Dad's quizzing McGonagall and Lupin and we're getting the contamination line from him again – I think I hate that word - and Mum's taken over putting the ointment on. I suddenly realise that Fleur's stood there too, and I wouldn't have believed she could walk in a room without me noticing her, but she doesn't look like the usual stunner at all. Really, she reminds me of Tonks right now, all strained and plain looking as she's staring at Bill. It must be hard on her and I see Ginny's face out the corner of my eye and it suddenly makes me fear the worse.
She's a lovely girl, Fleur, but she can be a bit spoilt, if I'm honest. And Bill doesn't look that great…
No, I'm sure she wouldn't.
Would she? I think about Lupin again and how he's all alone.
Mum's sobbing her heart out and mumbling something. She's obviously thinking along the same lines. Not being Fleur's number one fan, she says something amazingly tactless that makes me wince a bit about Bill going to be married but …not any more. At least she didn't use her normal Fleur expression with it, the one where she looks like she's just swallowed a large amount of malt vinegar. I just have time to think that she should be giving Fleur time to let this sink in, because it's not up to Mum how they sort it all out, when Fleur absolutely goes for her.

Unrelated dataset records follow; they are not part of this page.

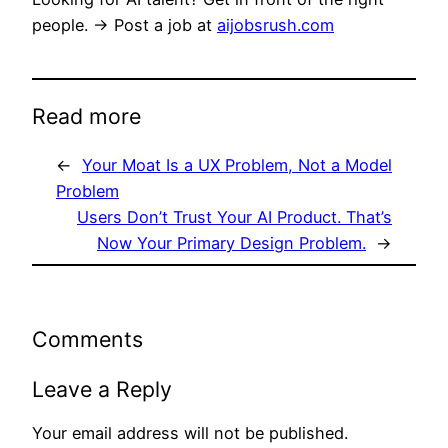
people. → Post a job at
aijobsrush.com
Read more
←
Your Moat Is a UX Problem, Not a Model
Problem
Users Don’t Trust Your AI Product. That’s
Now Your Primary Design Problem.
→
Comments
Leave a Reply
Your email address will not be published.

I mean goes for her as well. Seems the wedding's very much still on in her mind and Mum, and all of us, get told this in no uncertain terms. I'm already taking a step backwards when Fleur – oh, bloody hell – whips the ointment off Mum and gives her a shove out the way to crown it all.
I brace myself for the biggest explosion of all time but, to my complete disbelief, Mum starts talking about Great Auntie Muriel – never have an aunt who looks like her and always wants to kiss you on the mouth – and her flaming tiara, which Mum seems absolutely convinced for a reason known only to Mum that Fleur would just love to wear at this wedding. The one which is now back on.
Like that's really going to happen. I'd put a few Galleons on the fact that Fleur wouldn't be seen dead in it, but only a few because suddenly Mum and Fleur are hugging and crying like bosom pals in front of me. The world really has gone mad today.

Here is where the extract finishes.